REQUIREMENT:
All the entries need to be quoted exactly, apart from the pictures, which you should drop.

==*==

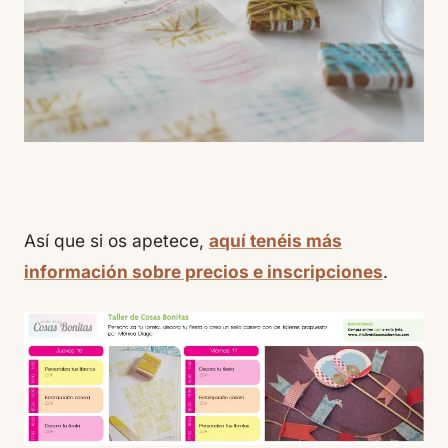
Así que si os apetece,
aquí tenéis más
información sobre precios e inscripciones
.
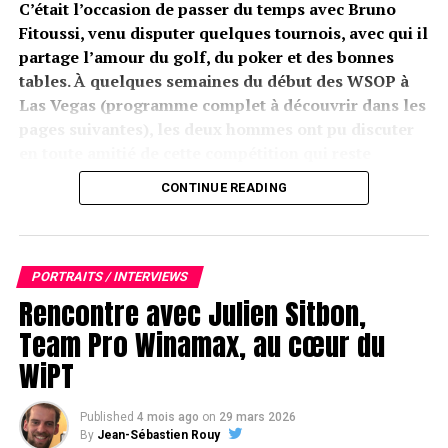
C’était l’occasion de passer du temps avec Bruno
Fitoussi, venu disputer quelques tournois, avec qui il
partage l’amour du golf, du poker et des bonnes
tables. À quelques semaines du début des WSOP à
Las Vegas (programme complet à découvrir dans les
pages suivantes), les deux hommes ont pu discuter
en toute amitié de cette compétition qui reste
indétrônable dans le cœur des joueurs et le
CONTINUE READING
panthéon des amoureux du beau jeu.
Par Jérôme Schmidt / photographies : Caroline
Darcourt
PORTRAITS / INTERVIEWS
Rencontre avec Julien Sitbon,
Team Pro Winamax, au cœur du
Grégory, quelle est l’offre actuelle des World Series
WiPT
en termes de tournois
live
, de par le monde ?
Published
4 mois ago
on
29 mars 2026
Grégory Chochon :
Il y a bien sûr les WSOP à Las Vegas,
By
Jean-Sébastien Rouy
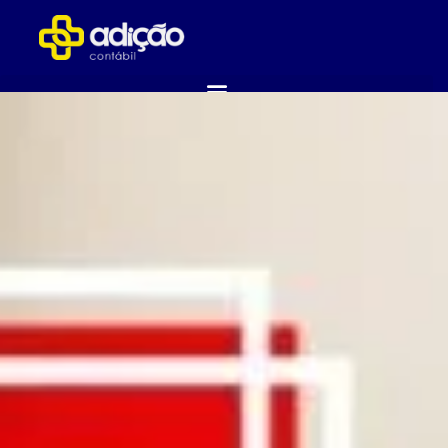
ABRA SUA EMPRESA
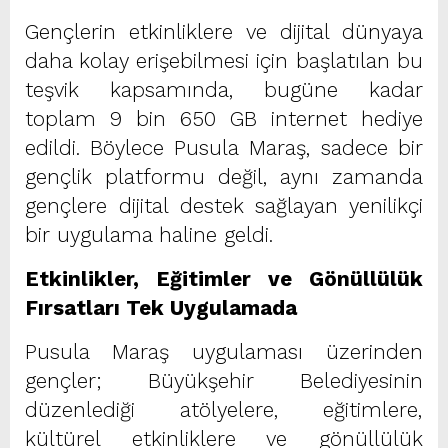
Gençlerin etkinliklere ve dijital dünyaya
daha kolay erişebilmesi için başlatılan bu
teşvik kapsamında, bugüne kadar
toplam 9 bin 650 GB internet hediye
edildi. Böylece Pusula Maraş, sadece bir
gençlik platformu değil, aynı zamanda
gençlere dijital destek sağlayan yenilikçi
bir uygulama haline geldi.
Etkinlikler, Eğitimler ve Gönüllülük
Fırsatları Tek Uygulamada
Pusula Maraş uygulaması üzerinden
gençler; Büyükşehir Belediyesinin
düzenlediği atölyelere, eğitimlere,
kültürel etkinliklere ve gönüllülük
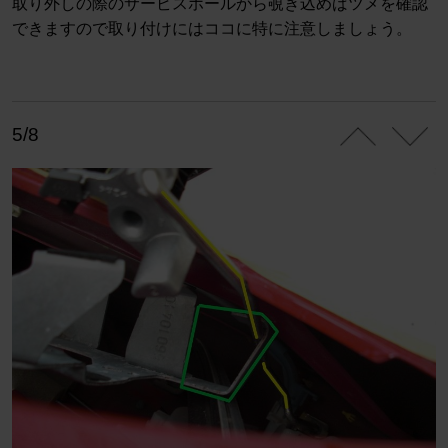
取り外しの際のサービスホールから覗き込めばツメを確認
できますので取り付けにはココに特に注意しましょう。
5/8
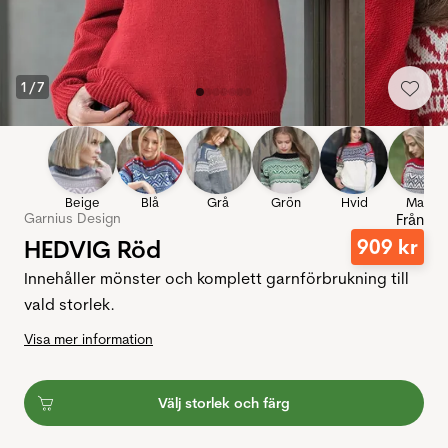
1
/
7
Beige
Blå
Grå
Grön
Hvid
Marin
Garnius Design
Från
HEDVIG Röd
909
kr
Innehåller mönster och komplett garnförbrukning till
vald storlek.
Visa mer information
Välj storlek och färg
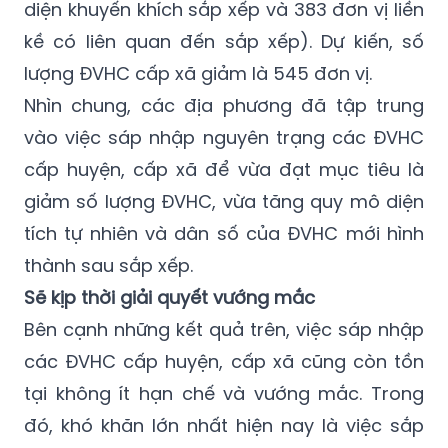
diện khuyến khích sắp xếp và 383 đơn vị liền
kề có liên quan đến sắp xếp). Dự kiến, số
lượng ĐVHC cấp xã giảm là 545 đơn vị.
Nhìn chung, các địa phương đã tập trung
vào việc sáp nhập nguyên trạng các ĐVHC
cấp huyện, cấp xã để vừa đạt mục tiêu là
giảm số lượng ĐVHC, vừa tăng quy mô diện
tích tự nhiên và dân số của ĐVHC mới hình
thành sau sắp xếp.
Sẽ kịp thời giải quyết vướng mắc
Bên cạnh những kết quả trên, việc sáp nhập
các ĐVHC cấp huyện, cấp xã cũng còn tồn
tại không ít hạn chế và vướng mắc. Trong
đó, khó khăn lớn nhất hiện nay là việc sắp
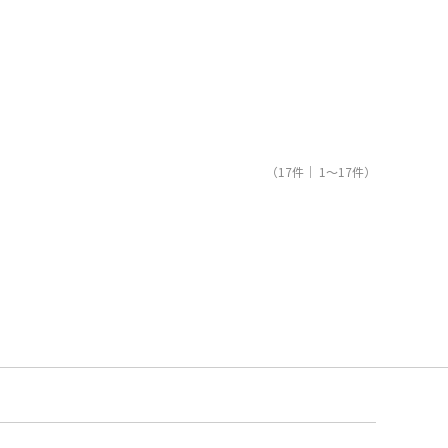
（17件｜ 1～17件）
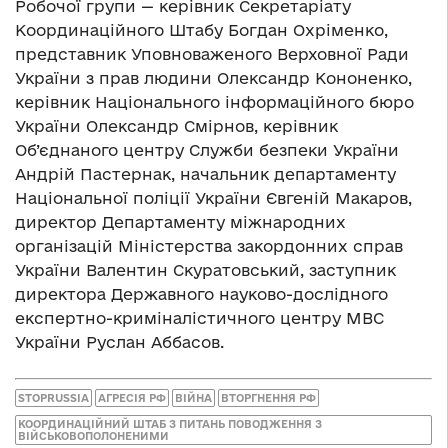
Робочої групи — керівник Секретаріату
Координаційного Штабу Богдан Охріменко,
представник Уповноваженого Верховної Ради
України з прав людини Олександр Кононенко,
керівник Національного інформаційного бюро
України Олександр Смірнов, керівник
Об’єднаного центру Служби безпеки України
Андрій Пастернак, начальник департаменту
Національної поліції України Євгеній Макаров,
директор Департаменту міжнародних
організацій Міністерства закордонних справ
України Валентин Скуратовський, заступник
директора Державного науково-дослідного
експертно-криміналістичного центру МВС
України Руслан Аббасов.
STOPRUSSIA
АГРЕСІЯ РФ
ВІЙНА
ВТОРГНЕННЯ РФ
КООРДИНАЦІЙНИЙ ШТАБ З ПИТАНЬ ПОВОДЖЕННЯ З
ВІЙСЬКОВОПОЛОНЕНИМИ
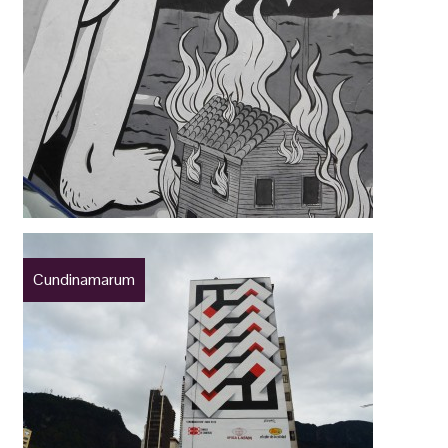
Cundinamarum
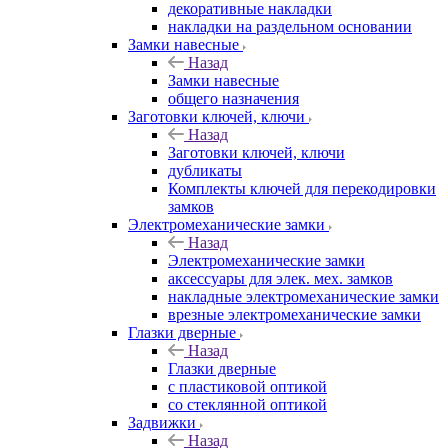
декоративные накладки
накладки на раздельном основании
Замки навесные
Назад
Замки навесные
общего назначения
Заготовки ключей, ключи
Назад
Заготовки ключей, ключи
дубликаты
Комплекты ключей для перекодировки
замков
Электромеханические замки
Назад
Электромеханические замки
аксессуары для элек. мех. замков
накладные электромеханические замки
врезные электромеханические замки
Глазки дверные
Назад
Глазки дверные
с пластиковой оптикой
со стеклянной оптикой
Задвижки
Назад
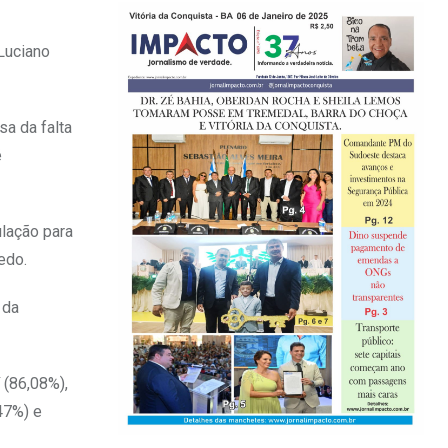
Luciano
a da falta
é
lação para
edo.
 da
 (86,08%),
47%) e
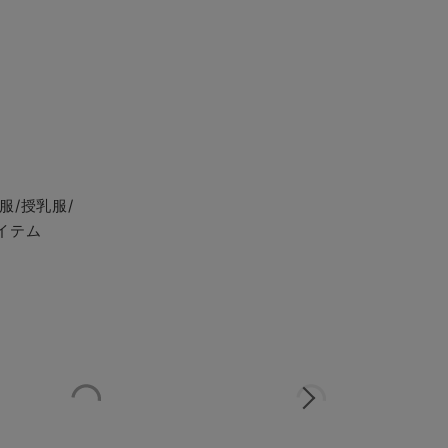
服/授乳服/
イテム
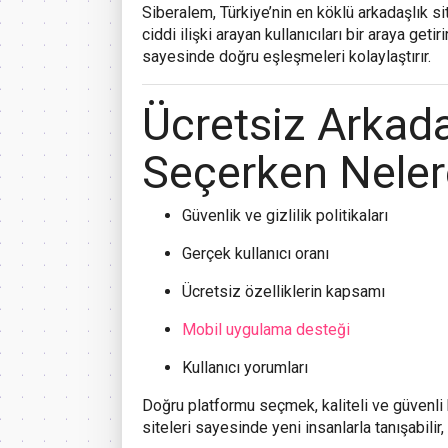
Siberalem
, Türkiye’nin en köklü arkadaşlık si
ciddi ilişki arayan kullanıcıları bir araya getir
sayesinde doğru eşleşmeleri kolaylaştırır.
Ücretsiz Arkadaş
Seçerken Neler
Güvenlik ve gizlilik politikaları
Gerçek kullanıcı oranı
Ücretsiz özelliklerin kapsamı
Mobil uygulama desteği
Kullanıcı yorumları
Doğru platformu seçmek, kaliteli ve güvenli
siteleri sayesinde yeni insanlarla tanışabilir, 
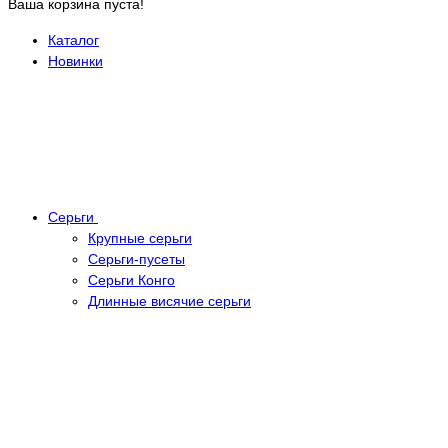
Ваша корзина пуста!
Каталог
Новинки
Серьги
Крупные серьги
Серьги-пусеты
Серьги Конго
Длинные висячие серьги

==*==

FINISHED TASK:
Así que si os apetece,
aquí tenéis más
información sobre precios e inscripciones
.
C’était l’occasion de passer du temps avec Bruno
Fitoussi, venu disputer quelques tournois, avec qui il
partage l’amour du golf, du poker et des bonnes
tables. À quelques semaines du début des WSOP à
Las Vegas (programme complet à découvrir dans les
pages suivantes), les deux hommes ont pu discuter
en toute amitié de cette compétition qui reste
indétrônable dans le cœur des joueurs et le
CONTINUE READING
panthéon des amoureux du beau jeu.
Par Jérôme Schmidt / photographies : Caroline
Darcourt
PORTRAITS / INTERVIEWS
Rencontre avec Julien Sitbon,
Team Pro Winamax, au cœur du
Grégory, quelle est l’offre actuelle des World Series
WiPT
en termes de tournois
live
, de par le monde ?
Published
4 mois ago
on
29 mars 2026
Grégory Chochon :
Il y a bien sûr les WSOP à Las Vegas,
By
Jean-Sébastien Rouy
ABRA SUA EMPRESA
Gençlerin etkinliklere ve dijital dünyaya
daha kolay erişebilmesi için başlatılan bu
teşvik kapsamında, bugüne kadar
toplam 9 bin 650 GB internet hediye
edildi. Böylece Pusula Maraş, sadece bir
gençlik platformu değil, aynı zamanda
gençlere dijital destek sağlayan yenilikçi
bir uygulama haline geldi.
Etkinlikler, Eğitimler ve Gönüllülük
Fırsatları Tek Uygulamada
Pusula Maraş uygulaması üzerinden
gençler; Büyükşehir Belediyesinin
düzenlediği atölyelere, eğitimlere,
kültürel etkinliklere ve gönüllülük
取り外しの際のサービスホールから覗き込めばツメを確認
できますので取り付けにはココに特に注意しましょう。
5/8
1
/
7
Beige
Blå
Grå
Grön
Hvid
Marin
Garnius Design
Från
HEDVIG Röd
909
kr
Innehåller mönster och komplett garnförbrukning till
vald storlek.
Visa mer information
Välj storlek och färg
diện khuyến khích sắp xếp và 383 đơn vị liền
kề có liên quan đến sắp xếp). Dự kiến, số
lượng ĐVHC cấp xã giảm là 545 đơn vị.
Nhìn chung, các địa phương đã tập trung
vào việc sáp nhập nguyên trạng các ĐVHC
cấp huyện, cấp xã để vừa đạt mục tiêu là
giảm số lượng ĐVHC, vừa tăng quy mô diện
tích tự nhiên và dân số của ĐVHC mới hình
thành sau sắp xếp.
Sẽ kịp thời giải quyết vướng mắc
Bên cạnh những kết quả trên, việc sáp nhập
các ĐVHC cấp huyện, cấp xã cũng còn tồn
tại không ít hạn chế và vướng mắc. Trong
đó, khó khăn lớn nhất hiện nay là việc sắp
（17件｜ 1～17件）
Робочої групи — керівник Секретаріату
Координаційного Штабу Богдан Охріменко,
представник Уповноваженого Верховної Ради
України з прав людини Олександр Кононенко,
керівник Національного інформаційного бюро
України Олександр Смірнов, керівник
Об’єднаного центру Служби безпеки України
Андрій Пастернак, начальник департаменту
Національної поліції України Євгеній Макаров,
директор Департаменту міжнародних
організацій Міністерства закордонних справ
України Валентин Скуратовський, заступник
директора Державного науково-дослідного
експертно-криміналістичного центру МВС
України Руслан Аббасов.
STOPRUSSIA
АГРЕСІЯ РФ
ВІЙНА
ВТОРГНЕННЯ РФ
КООРДИНАЦІЙНИЙ ШТАБ З ПИТАНЬ ПОВОДЖЕННЯ З
ВІЙСЬКОВОПОЛОНЕНИМИ
Cundinamarum
декоративные накладки
накладки на раздельном основании
Замки навесные
Назад
Замки навесные
общего назначения
Заготовки ключей, ключи
Назад
Заготовки ключей, ключи
дубликаты
Комплекты ключей для перекодировки
замков
Электромеханические замки
Назад
Электромеханические замки
аксессуары для элек. мех. замков
накладные электромеханические замки
врезные электромеханические замки
Глазки дверные
Назад
Глазки дверные
с пластиковой оптикой
со стеклянной оптикой
Задвижки
Назад
Luciano
a da falta
é
lação para
edo.
 da
 (86,08%),
47%) e
服/授乳服/
イテム
Siberalem
, Türkiye’nin en köklü arkadaşlık si
ciddi ilişki arayan kullanıcıları bir araya getir
sayesinde doğru eşleşmeleri kolaylaştırır.
Ücretsiz Arkadaş
Seçerken Neler
Güvenlik ve gizlilik politikaları
Gerçek kullanıcı oranı
Ücretsiz özelliklerin kapsamı
Mobil uygulama desteği
Kullanıcı yorumları
Doğru platformu seçmek, kaliteli ve güvenli
siteleri sayesinde yeni insanlarla tanışabilir, 
Ваша корзина пуста!
Каталог
Новинки
Серьги
Крупные серьги
Серьги-пусеты
Серьги Конго
Длинные висячие серьги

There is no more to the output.